The yacht Zaca A Te Moana is a schooner with fore-and-aft rig built in 1992 at Ouderkerk aan de Amstel, in Netherlands. The naval architect is Olivier Van Meer, and the interior architect is Ed Kastelein.

== Dimensions ==
The overall length is 43,8 meters, 7,2 meters of width and 4,3 meters for the draught. It has got sails surface of 815m², her cruise speed is 8 knots and her maximal speed is 11 knots.

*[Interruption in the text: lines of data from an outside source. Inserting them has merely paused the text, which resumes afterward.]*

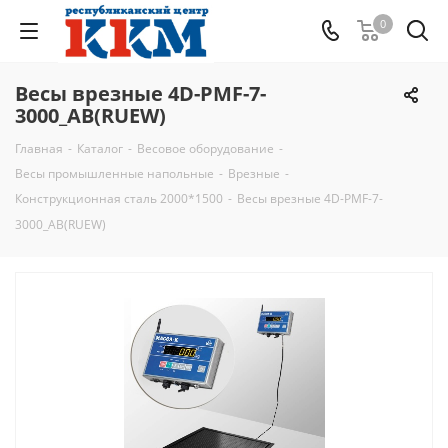
0
Весы врезные 4D-PMF-7-
3000_AB(RUEW)
Главная
-
Каталог
-
Весовое оборудование
-
Весы промышленные напольные
-
Врезные
-
Конструкционная сталь 2000*1500
-
Весы врезные 4D-PMF-7-
3000_AB(RUEW)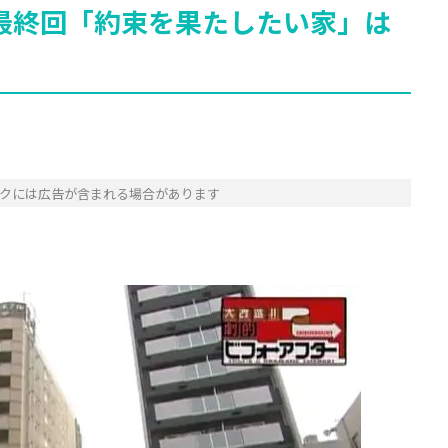
最終回「約束を果たしたい家」は
クには広告が含まれる場合があります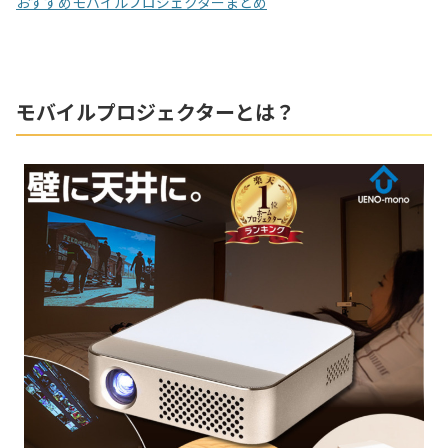
おすすめモバイルプロジェクターまとめ
モバイルプロジェクターとは？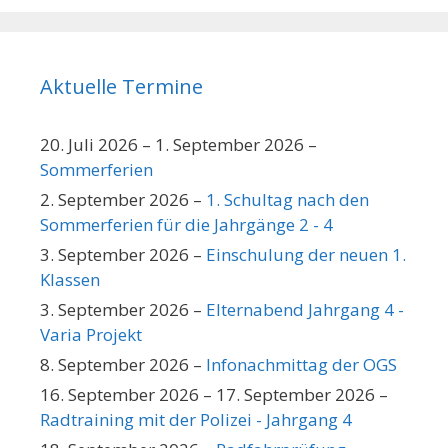
Aktuelle Termine
20. Juli 2026
–
1. September 2026
–
Sommerferien
2. September 2026
–
1. Schultag nach den
Sommerferien für die Jahrgänge 2 - 4
3. September 2026
–
Einschulung der neuen 1.
Klassen
3. September 2026
–
Elternabend Jahrgang 4 -
Varia Projekt
8. September 2026
–
Infonachmittag der OGS
16. September 2026
–
17. September 2026
–
Radtraining mit der Polizei - Jahrgang 4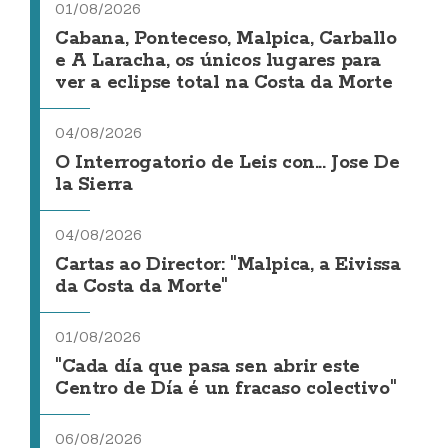
01/08/2026
Cabana, Ponteceso, Malpica, Carballo
e A Laracha, os únicos lugares para
ver a eclipse total na Costa da Morte
04/08/2026
O Interrogatorio de Leis con... Jose De
la Sierra
04/08/2026
Cartas ao Director: "Malpica, a Eivissa
da Costa da Morte"
01/08/2026
"Cada día que pasa sen abrir este
Centro de Día é un fracaso colectivo"
06/08/2026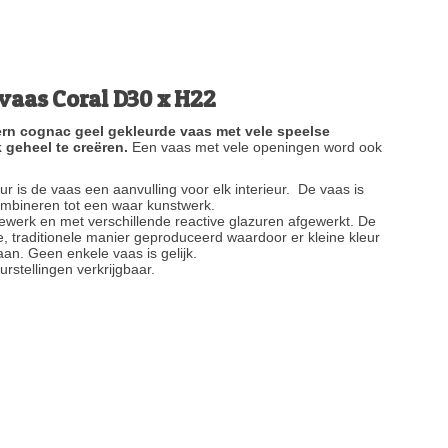
vaas Coral D30 x H22
dern cognac geel gekleurde vaas met vele speelse
 geheel te creëren.
Een vaas met vele openingen word ook
r is de vaas een aanvulling voor elk interieur. De vaas is
ombineren tot een waar kunstwerk.
ewerk en met verschillende reactive glazuren afgewerkt. De
 traditionele manier geproduceerd waardoor er kleine kleur
an. Geen enkele vaas is gelijk.
urstellingen verkrijgbaar.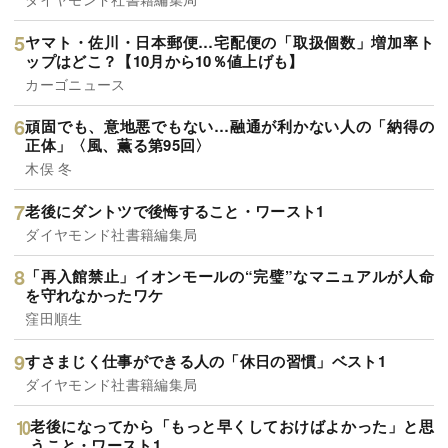
ヤマト・佐川・日本郵便…宅配便の「取扱個数」増加率ト
ップはどこ？【10月から10％値上げも】
カーゴニュース
頑固でも、意地悪でもない…融通が利かない人の「納得の
正体」〈風、薫る第95回〉
木俣 冬
老後にダントツで後悔すること・ワースト1
ダイヤモンド社書籍編集局
「再入館禁止」イオンモールの“完璧”なマニュアルが人命
を守れなかったワケ
窪田順生
すさまじく仕事ができる人の「休日の習慣」ベスト1
ダイヤモンド社書籍編集局
老後になってから「もっと早くしておけばよかった」と思
うこと・ワースト1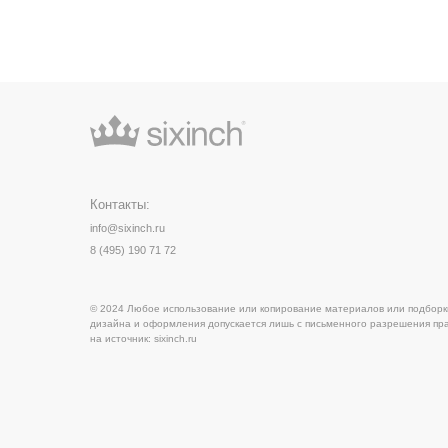
Контакты:
info@sixinch.ru
8 (495) 190 71 72
© 2024 Любое использование или копирование материалов или подборки материал
дизайна и оформления допускается лишь с письменного разрешения правообладате
на источник:
sixinch.ru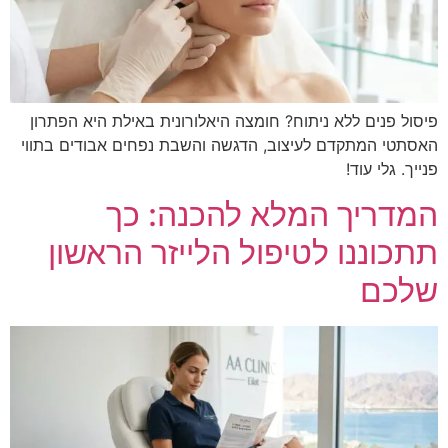
פיסול פנים ללא ניתוח? חומצה היאלורונית באילת היא הפתרון
האסתטי המתקדם לעיצוב, הדגשה והשבת נפחים אבודים בתווי
פנייך. גלי עוד!
המדריך המלא להכנה: כך
תתכוננו לטיפול הלייזר הראשון
שלכם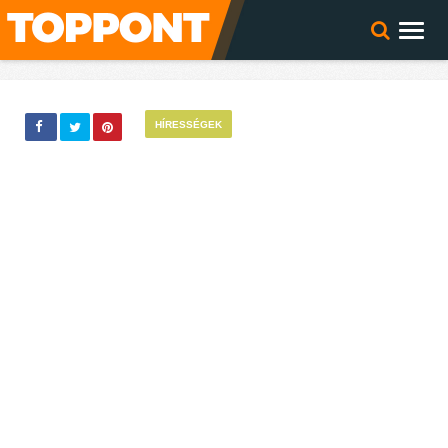
HÍRESSÉGEK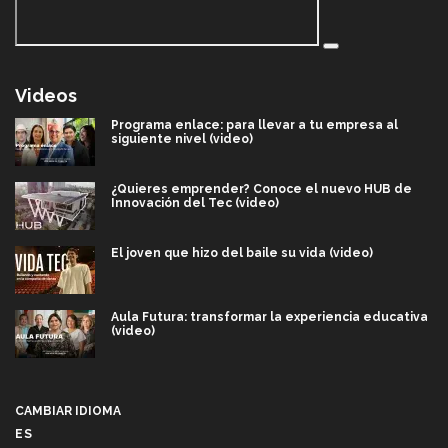
Videos
Programa enlace: para llevar a tu empresa al
siguiente nivel (video)
¿Quieres emprender? Conoce el nuevo HUB de
Innovación del Tec (video)
El joven que hizo del baile su vida (video)
Aula Futura: transformar la experiencia educativa
(video)
Más que un festival cultural: así es la magia de
VIBRART 2026 (video)
CAMBIAR IDIOMA
ES
Javier Guzmán: investigación con impacto social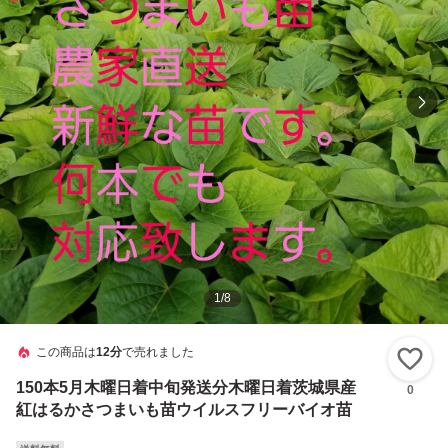
1
/
8
この商品は
12分
で売れました
い
150本5月木曜日着中旬発送分木曜日着茨城県産
0
紅はるかさつまいも苗ウイルスフリーバイオ苗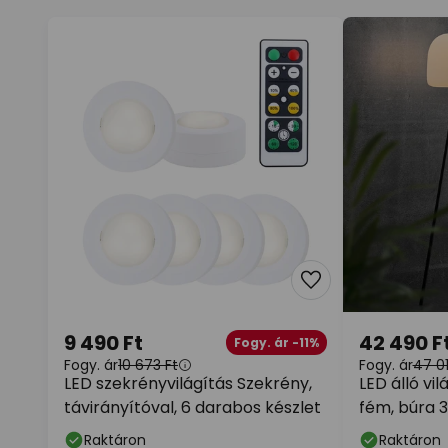
9 490 Ft
42 490 F
Fogy. ár -11%
Fogy. ár
10 673 Ft
Fogy. ár
47 01
LED szekrényvilágítás Szekrény,
LED álló vil
távirányítóval, 6 darabos készlet
fém, búra 
Raktáron
Raktáron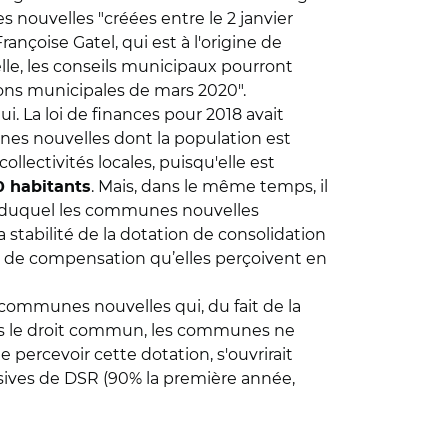
s nouvelles "créées entre le 2 janvier
rançoise Gatel, qui est à l'origine de
le, les conseils municipaux pourront
ions municipales de mars 2020".
ui. La loi de finances pour 2018 avait
nes nouvelles dont la population est
lectivités locales, puisqu'elle est
. Mais, dans le même temps, il
0 habitants
us duquel les communes nouvelles
a stabilité de la dotation de consolidation
n de compensation qu’elles perçoivent en
communes nouvelles qui, du fait de la
ns le droit commun, les communes ne
 percevoir cette dotation, s'ouvrirait
ssives de DSR (90% la première année,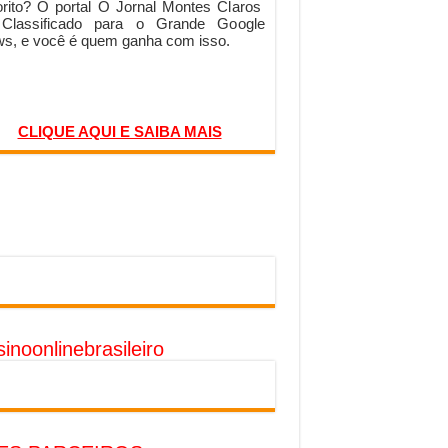
orito? O portal O Jornal Montes Claros
 Classificado para o Grande Google
s, e você é quem ganha com isso.
CLIQUE AQUI E SAIBA MAIS
inoonlinebrasileiro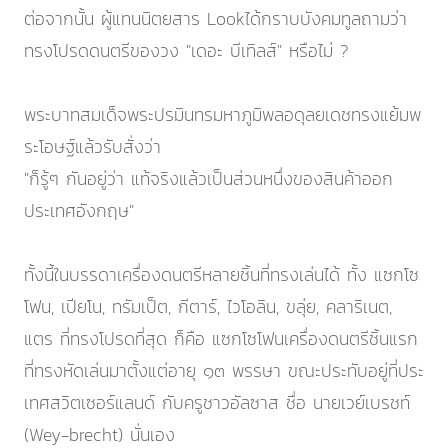
ต่อจากนั้น ผู้แทนนิตยสาร Lookได้กราบบังคมทูลถามว่า
ทรงโปรดดนตรีของวง "เดอะ บีเทิลส์" หรือไม่ ?
พระบาทสมเด็จพระปรมินทรมหาภูมิพลอดุลยเดชทรงแย้มพ
ระโอษฐ์แล้วรับสั่งว่า
"ก็รู้ๆ กันอยู่ว่า แท้จริงแล้วเป็นส่วนหนึ่งของสินค้าออก
ประเทศอังกฤษ"
ทั้งนี้ในบรรดาเครื่องดนตรีหลายชิ้นที่ทรงเล่นได้ ทั้ง แซกโซ
โฟน, เปียโน, ทรัมเป็ต, กีตาร์, ไวโอลิน, ขลุ่ย, คลาริเนต,
แตร ที่ทรงโปรดที่สุด ก็คือ แซกโซโฟนเครื่องดนตรีชิ้นแรก
ที่ทรงหัดเล่นมาตั้งแต่อายุ ๑๓ พรรษา ขณะประทับอยู่ที่ประ
เทศสวิตเซอร์แลนด์ กับครูชาวอัลซาส ชื่อ นายเวย์เบรชท์
(Wey-brecht) นั่นเอง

Her tonnage is 175 tons because of her steel hull that offer a solid and sturdy structure, the deck and the superstructure are in teak. This sailing ship has a Rolls-Royce motor with 6 cylinders of 220Kw(300 horses power) working with Marine diesel.

== The Zaca concept ==
The architecture of the yacht is based on the sailing ship Zaca, this is the property of the actor Errol Flynn, built in 1930. It was registered at Jersey and Saint-Hélier is her home port. This ship was restored, during the 90's years and today it does some parade in the port of Monaco in mediterranean. Zaca A Te Moana is the little brother with her age, but is more bigger in size.

== Ship activities ==
This yacht is a luxury boat which can have as a guest 12 persons on board additional to the 8 crew members. After sailing in the Caribbeans, it was moored in 2015 at Zeebruges, in the pleasure-sailing port of the Royal Belgian Sailing Club (RBSC).

Until 2015 this yacht sailed regularly in the Caribbean where it participated at the St.Martin Classic Regatta and in Mediterranean too, with 4 fix crew members and 4 occasional crew members. At the time, the ship should leave to Antwerp to be restored at the 138 quay : only the cabin, the masts ad the riggings with stay from the origin, the remaining parts shall be reorganized to bring more space and comfort on board. Since this time, it has been moored in the pleasure-sailing port at Antwerp.